Provided records: Begin

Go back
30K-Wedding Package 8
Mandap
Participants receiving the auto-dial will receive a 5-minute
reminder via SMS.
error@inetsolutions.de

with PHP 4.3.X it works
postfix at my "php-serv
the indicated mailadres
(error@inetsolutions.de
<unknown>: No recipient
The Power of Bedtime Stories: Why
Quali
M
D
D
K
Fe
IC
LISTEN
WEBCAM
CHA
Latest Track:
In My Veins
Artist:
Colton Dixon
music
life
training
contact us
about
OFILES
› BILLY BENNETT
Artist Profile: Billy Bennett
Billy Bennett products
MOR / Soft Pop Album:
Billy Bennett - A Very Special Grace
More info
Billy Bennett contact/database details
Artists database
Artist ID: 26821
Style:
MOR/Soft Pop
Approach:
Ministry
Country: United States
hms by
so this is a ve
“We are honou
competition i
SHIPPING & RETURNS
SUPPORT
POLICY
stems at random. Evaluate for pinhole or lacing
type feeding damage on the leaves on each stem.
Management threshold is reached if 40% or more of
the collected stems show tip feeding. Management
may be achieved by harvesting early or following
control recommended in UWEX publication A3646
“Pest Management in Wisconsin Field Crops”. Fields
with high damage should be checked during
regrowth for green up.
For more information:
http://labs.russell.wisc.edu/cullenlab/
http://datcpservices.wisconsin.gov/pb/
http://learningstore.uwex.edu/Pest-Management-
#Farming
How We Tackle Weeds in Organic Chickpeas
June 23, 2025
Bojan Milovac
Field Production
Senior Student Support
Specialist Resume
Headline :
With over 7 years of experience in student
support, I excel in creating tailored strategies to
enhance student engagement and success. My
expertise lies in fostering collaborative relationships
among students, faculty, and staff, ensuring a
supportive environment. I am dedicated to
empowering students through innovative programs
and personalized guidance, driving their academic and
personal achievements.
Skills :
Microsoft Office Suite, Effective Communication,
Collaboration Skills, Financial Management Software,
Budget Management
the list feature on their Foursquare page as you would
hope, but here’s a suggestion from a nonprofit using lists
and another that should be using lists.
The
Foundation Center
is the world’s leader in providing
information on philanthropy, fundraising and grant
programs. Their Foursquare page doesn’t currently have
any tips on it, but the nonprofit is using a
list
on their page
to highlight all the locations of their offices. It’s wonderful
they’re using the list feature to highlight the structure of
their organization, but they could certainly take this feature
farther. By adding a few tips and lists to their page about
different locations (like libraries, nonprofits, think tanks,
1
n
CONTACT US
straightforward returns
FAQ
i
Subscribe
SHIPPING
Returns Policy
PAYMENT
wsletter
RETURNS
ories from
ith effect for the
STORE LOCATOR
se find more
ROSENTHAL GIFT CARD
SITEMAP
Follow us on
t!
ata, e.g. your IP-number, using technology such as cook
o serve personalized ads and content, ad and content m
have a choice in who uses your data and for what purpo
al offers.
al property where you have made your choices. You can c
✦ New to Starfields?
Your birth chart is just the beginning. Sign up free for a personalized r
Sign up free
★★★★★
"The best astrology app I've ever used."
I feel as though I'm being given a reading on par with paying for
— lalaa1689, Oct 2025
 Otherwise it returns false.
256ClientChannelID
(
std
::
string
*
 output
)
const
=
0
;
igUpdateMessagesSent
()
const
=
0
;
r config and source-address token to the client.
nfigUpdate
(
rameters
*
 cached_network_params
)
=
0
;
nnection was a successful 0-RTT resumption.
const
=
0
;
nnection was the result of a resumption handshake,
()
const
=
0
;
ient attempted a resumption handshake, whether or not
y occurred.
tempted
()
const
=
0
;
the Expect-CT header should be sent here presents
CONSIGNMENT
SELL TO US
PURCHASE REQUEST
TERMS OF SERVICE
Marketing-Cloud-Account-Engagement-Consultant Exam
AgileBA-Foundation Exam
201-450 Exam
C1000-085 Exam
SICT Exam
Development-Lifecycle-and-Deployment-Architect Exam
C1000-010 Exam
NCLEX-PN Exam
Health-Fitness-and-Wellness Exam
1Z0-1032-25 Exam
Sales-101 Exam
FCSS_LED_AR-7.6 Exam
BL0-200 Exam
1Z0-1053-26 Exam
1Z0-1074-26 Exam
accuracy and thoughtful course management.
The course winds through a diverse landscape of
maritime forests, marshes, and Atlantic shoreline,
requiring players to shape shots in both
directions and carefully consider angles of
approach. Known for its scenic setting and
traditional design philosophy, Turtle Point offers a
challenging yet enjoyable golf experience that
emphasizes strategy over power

Provided records: End

_Instructions for the task:_ Write out exactly the lines that fall from the line with "Country: United States" to the line with "http://labs.russell.wisc.edu/cullenlab/" in the records above, keeping both ends.

_Response to the task:_
Country: United States
hms by
so this is a ve
“We are honou
competition i
SHIPPING & RETURNS
SUPPORT
POLICY
stems at random. Evaluate for pinhole or lacing
type feeding damage on the leaves on each stem.
Management threshold is reached if 40% or more of
the collected stems show tip feeding. Management
may be achieved by harvesting early or following
control recommended in UWEX publication A3646
“Pest Management in Wisconsin Field Crops”. Fields
with high damage should be checked during
regrowth for green up.
For more information:
http://labs.russell.wisc.edu/cullenlab/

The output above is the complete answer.